An "industrial development corporation" is not categorically excluded from consideration for an award from the Tourism Fund. However, to be eligible, the "industrial development corporation" would have to be "an Indiana not-for-profit corporation" and the funds would have to "be used to promote and encourage conventions, visitors or tourism in the county," as required by Ind. Code § 6-9-18-6(a)(6).8

CONCLUSION

The pertinent statutory provisions addressed by the OAG in 1997 have remained unchanged. The reasoning of the 1997 OAG Opinion remains sound: A Tourism Board established under Ind.
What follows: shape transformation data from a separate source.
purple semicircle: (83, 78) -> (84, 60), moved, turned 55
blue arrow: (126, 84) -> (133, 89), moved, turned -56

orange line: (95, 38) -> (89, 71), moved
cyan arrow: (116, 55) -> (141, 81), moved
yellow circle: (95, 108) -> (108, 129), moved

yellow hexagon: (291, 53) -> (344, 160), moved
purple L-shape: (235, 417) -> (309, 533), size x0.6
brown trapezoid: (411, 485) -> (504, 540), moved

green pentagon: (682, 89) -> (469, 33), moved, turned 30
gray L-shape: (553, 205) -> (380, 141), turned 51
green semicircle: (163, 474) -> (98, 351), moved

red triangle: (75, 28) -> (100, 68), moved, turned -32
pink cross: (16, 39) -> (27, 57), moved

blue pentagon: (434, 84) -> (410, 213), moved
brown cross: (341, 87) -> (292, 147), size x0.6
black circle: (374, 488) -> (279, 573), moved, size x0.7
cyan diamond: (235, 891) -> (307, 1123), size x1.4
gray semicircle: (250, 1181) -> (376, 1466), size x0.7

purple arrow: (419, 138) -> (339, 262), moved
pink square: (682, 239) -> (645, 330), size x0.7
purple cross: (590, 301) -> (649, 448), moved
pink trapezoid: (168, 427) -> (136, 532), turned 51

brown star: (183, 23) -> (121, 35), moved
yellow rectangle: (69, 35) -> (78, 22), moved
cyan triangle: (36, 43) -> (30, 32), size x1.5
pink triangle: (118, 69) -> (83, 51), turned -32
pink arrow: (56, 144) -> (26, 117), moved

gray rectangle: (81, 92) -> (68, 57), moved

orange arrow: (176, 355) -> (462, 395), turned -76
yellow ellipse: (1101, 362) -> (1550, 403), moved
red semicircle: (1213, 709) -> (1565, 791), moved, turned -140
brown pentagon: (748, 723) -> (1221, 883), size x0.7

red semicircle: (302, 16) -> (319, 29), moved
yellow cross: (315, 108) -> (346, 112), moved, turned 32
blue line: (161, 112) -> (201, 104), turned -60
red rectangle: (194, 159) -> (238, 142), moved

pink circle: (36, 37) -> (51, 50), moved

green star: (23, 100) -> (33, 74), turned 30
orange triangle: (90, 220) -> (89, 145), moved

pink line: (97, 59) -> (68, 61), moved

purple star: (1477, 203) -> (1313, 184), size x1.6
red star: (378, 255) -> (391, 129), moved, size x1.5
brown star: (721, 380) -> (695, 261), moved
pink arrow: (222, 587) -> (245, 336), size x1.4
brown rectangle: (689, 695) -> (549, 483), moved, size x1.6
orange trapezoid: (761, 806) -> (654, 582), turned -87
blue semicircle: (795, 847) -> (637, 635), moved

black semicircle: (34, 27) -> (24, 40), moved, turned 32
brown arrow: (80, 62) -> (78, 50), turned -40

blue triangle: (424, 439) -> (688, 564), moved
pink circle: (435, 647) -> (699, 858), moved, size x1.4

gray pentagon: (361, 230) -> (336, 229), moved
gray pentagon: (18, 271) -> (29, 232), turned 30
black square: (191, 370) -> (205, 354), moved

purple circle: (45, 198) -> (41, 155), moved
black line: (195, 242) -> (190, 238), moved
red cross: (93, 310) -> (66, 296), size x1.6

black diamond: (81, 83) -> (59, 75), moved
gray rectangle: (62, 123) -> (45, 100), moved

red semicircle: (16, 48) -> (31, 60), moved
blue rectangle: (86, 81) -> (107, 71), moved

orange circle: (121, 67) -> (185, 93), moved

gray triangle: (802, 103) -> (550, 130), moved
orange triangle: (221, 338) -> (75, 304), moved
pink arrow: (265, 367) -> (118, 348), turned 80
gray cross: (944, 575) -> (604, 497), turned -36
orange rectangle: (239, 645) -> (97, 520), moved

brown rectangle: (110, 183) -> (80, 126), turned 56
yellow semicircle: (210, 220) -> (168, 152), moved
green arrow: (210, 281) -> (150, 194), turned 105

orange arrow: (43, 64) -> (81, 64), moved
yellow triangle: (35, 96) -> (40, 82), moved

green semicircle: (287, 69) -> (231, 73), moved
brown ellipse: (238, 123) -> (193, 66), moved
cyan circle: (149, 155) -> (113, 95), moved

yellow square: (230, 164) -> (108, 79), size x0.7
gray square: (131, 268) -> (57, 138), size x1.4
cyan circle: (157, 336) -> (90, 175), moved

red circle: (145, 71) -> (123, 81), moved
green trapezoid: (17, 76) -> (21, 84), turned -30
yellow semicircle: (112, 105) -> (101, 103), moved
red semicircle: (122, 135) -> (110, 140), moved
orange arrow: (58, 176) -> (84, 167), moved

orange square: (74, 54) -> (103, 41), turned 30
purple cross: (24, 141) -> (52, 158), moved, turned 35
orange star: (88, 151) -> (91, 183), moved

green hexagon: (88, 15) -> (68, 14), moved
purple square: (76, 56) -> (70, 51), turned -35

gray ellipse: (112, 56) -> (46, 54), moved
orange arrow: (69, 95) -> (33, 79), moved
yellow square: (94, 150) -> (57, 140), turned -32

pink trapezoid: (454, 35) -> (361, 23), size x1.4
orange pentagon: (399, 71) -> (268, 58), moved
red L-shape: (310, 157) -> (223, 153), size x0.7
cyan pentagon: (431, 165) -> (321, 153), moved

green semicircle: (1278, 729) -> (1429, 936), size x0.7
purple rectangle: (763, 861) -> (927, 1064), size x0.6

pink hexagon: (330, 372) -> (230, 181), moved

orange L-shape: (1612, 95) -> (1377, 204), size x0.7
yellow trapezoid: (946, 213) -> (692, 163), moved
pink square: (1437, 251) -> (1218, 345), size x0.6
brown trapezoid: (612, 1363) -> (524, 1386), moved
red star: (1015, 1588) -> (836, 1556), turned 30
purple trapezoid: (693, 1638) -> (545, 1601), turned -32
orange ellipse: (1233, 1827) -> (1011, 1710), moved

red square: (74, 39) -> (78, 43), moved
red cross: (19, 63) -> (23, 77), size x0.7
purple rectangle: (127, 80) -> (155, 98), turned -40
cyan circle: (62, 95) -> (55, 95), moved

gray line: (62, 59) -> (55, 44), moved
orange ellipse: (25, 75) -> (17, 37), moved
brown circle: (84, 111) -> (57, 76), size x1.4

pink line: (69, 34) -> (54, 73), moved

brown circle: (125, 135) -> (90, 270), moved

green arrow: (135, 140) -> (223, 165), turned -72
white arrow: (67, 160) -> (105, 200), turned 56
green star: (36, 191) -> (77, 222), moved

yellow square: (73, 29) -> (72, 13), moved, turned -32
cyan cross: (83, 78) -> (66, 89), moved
Code § 6-9-18-5 may not award a grant or enter into a contract or other agreement with a for-profit corporation "to promote and encourage conventions, visitors, or tourism in the county" from the Tourism Fund. Ind. Code §§ 6-9-18-4(c), 6-9-18-6(a)(6). The Tourism Board is prevented from such a direct award based not only on the aforementioned statutory provisions but by the language in its authorizing ordinance.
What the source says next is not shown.